吴佳琪︱清明未清明

2017-08-02  本文已影响0人  温度写作社
丰子恺 图

从学校回到老家,大概两个小时,期间买了午饭买了祭祀用的鲜花。一路和着音乐,倒也没说几句话,摩擦不多,也少了心里准备好倾倒的烦躁。或许这样的生活单调平实,对我最好。今日,清明节么?是的,或许是周围的人谈及太多了,只是有那么几句话想说,给自己听好了。

零零散散的,最开始想到的是一路上交通繁忙,行人车辆,扫把锄头,攒动着全部落入我眼里。于是想躲避这么拥挤的人堆,只是去听歌,想一些不切实际的事情,浪费时间。这些城镇和沿路的村庄,总是太过陈旧,有点过于残旧的老气,不够干净,不够安静。喧闹是人群的特点,人们聚集的地方就有声音,就是喧嚣,这话似乎也挺正确,只是我,接受不了。

不知道什么时候,我也开始变得有些抵触叛逆,对母亲的谆谆教诲,对旁人的善意提醒,变得有些僵硬固执甚至刚愎自用了。有时蠢到认为自己的方向肯定是对的,觉得周围的人都不能理解我,这样或许不好,可是,我好像改不掉。就像对某些事情的执着,改不了。想得太多了,我和原来的我真是渐行渐远,走到这山林里,才发觉,清明了。

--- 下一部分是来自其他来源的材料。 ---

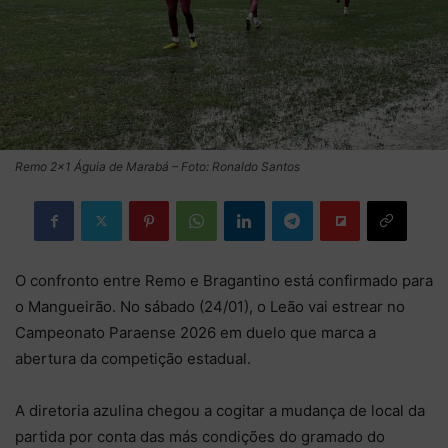
Remo 2×1 Águia de Marabá – Foto: Ronaldo Santos
O confronto entre Remo e Bragantino está confirmado para
o Mangueirão. No sábado (24/01), o Leão vai estrear no
Campeonato Paraense 2026 em duelo que marca a
abertura da competição estadual.
A diretoria azulina chegou a cogitar a mudança de local da
partida por conta das más condições do gramado do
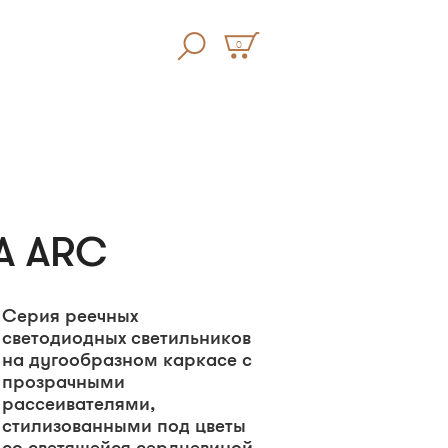
0
A ARC
Серия реечных
светодиодных светильников
на дугообразном каркасе с
прозрачными
рассеивателями,
стилизованными под цветы
со светящейся сердцевиной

传统,是经久不息的,无论好坏,不分贵贱,似乎传统是长在人们身体里的一株大树,在以很缓慢的速度生长,但它毕竟早已根深蒂固。祭祀祖先并不例外。照世人的观念来说,这是非常优良的传统,似乎是源于一种联系,一种血液里的传承和怀念。这样不断地延续,对一个人应该很有意义。至少可以追溯一下,追溯什么呢,自己能够来到这世上的缘由?或许吧。

一路上,路边、集市、甚至是村子几间堂屋的门口摆着各种鲜花或者塑料花,从瓯北一直到桥下,白色黄色红色,织成一条彩带,献给谁呢,先人,还是青山绿树,一片污浊的天地。心里有点纳闷,卖花其实挺好,我也喜欢花卉,但是难以想象从不沾手这一行业的人在清明这一天倾巢出动在街上塞满可以寄托思念的这些,为了挣钱,是否有些不妥。可是谁让人们都有给逝者完全的生活的执念呢,如果逝者有生活的话。

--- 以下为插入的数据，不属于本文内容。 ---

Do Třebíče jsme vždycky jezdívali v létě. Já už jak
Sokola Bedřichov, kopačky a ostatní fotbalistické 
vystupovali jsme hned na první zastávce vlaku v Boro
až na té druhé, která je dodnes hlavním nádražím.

进山的路上,随处可见油菜田和用白纸袋包住的枇杷,一黄一白,把绿色染得明亮许多。尤其是和青石堆砌起来的坟墓相互依衬时,更显得生气。而那些坟墓也更加苍幽肃穆。回到家里放下东西,扛起扫帚,买纸钱,上山。城中艳阳高照,山里林荫浓郁,寒气稍重。前后来回,几趟兜转,终于回家。印象最为深刻的是位于半山腰的那座,上山的路蜿蜒曲折,最后一小段每层石阶都很陡,步步小心。从墓碑的视觉向前方望去,本是村庄山野与河流,但此时却是一片茂密的竹林,这片竹林在我五岁时应该就已经十分蓊郁了。燃烛点香烧纸,这是传统。对着逝去的人碎碎念祈求平安,这也是传统,传统里面的承托的是什么呢,我站在那里想了很久,大风吹起,听见层叠交错的竹叶相互摩擦发出的窸窣响声,如涛声此起彼伏,震撼心魄。像是听见了歌声,来自这山林的灵魂的高歌,动听,动听。我闭着眼睛,在想那些生灵和死物的区别,或许就是传统里承托的东西,或许就是感情。

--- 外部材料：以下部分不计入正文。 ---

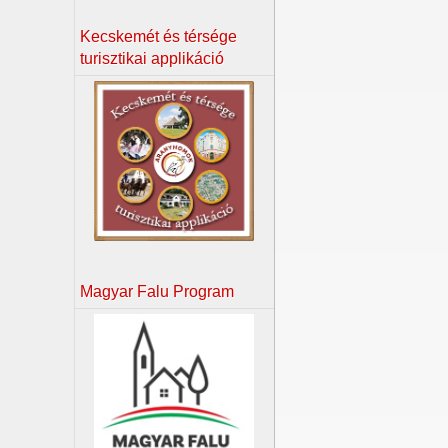
Kecskemét és térsége
turisztikai applikáció
Magyar Falu Program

扫去所有尘土枯叶,墓前又是一片干净,只留还在燃烧着的火焰,火苗舔舐纸质或塑料的财物,给先人。只是不知,同行几人,感情多少还是寂寥。几去几回,已经十分疲累了,回到家里,便开始玩电脑玩手机,似乎也没有什么事情好消遣。人怎么在这个时候,在家中,会越活越无聊。家,怎么充斥着山中的冰冷,饭菜的热气,扯着那些我从未听过名字的人的长短,便很少再有其他,常见,却也陌生,就像初中到高中的跨度,很小,陌生。

第二天,探望的是母亲那边的祖辈,与其说祭拜,还是探望让人觉得温暖些。清明,雨一滴未落,诗句也都变的陈旧,失了情趣。一大早赶到离家一小时车程的镇上,买了六对花篮,再赶回一个不知名的山脚。提着花篮往上走,不知是什么的重量,让我迈的每一步都很吃力,肩膀手臂酸痛,到了坟前,早已有几人站在旁边,大声地闲聊,或许是习惯了,即使在这一片寂静之地,也改不了。只是摆个念想,站了一会,说着家里人多少已过了世,多少仍在我看不见的身边,听不懂那么多爷爷阿太,莫名陷入一种嘲笑。嘲笑自己的不近人情,嘲笑自己的观念流失。我看着那些石碑,实在没有什么感情可言,而家人每一句这个是你的…之类的话语,都让我难过。或许他是谁并不重要,只是在这里,在这个时间,我自己所明白的,不过是缅怀一切死者,敬畏生者。死亡,突然一下变得肃穆,是庄严的仪式,是悲喜剧最后没写出的终章,是我们竭尽一生去达成的使命。可是还是有那么一点可悲,生前渴望被记住,身后,一片荒芜。清明来上坟的人很多,确实,摆满几排鲜花,热闹过,可是还有多少记忆残留,那些背影,一哄而散。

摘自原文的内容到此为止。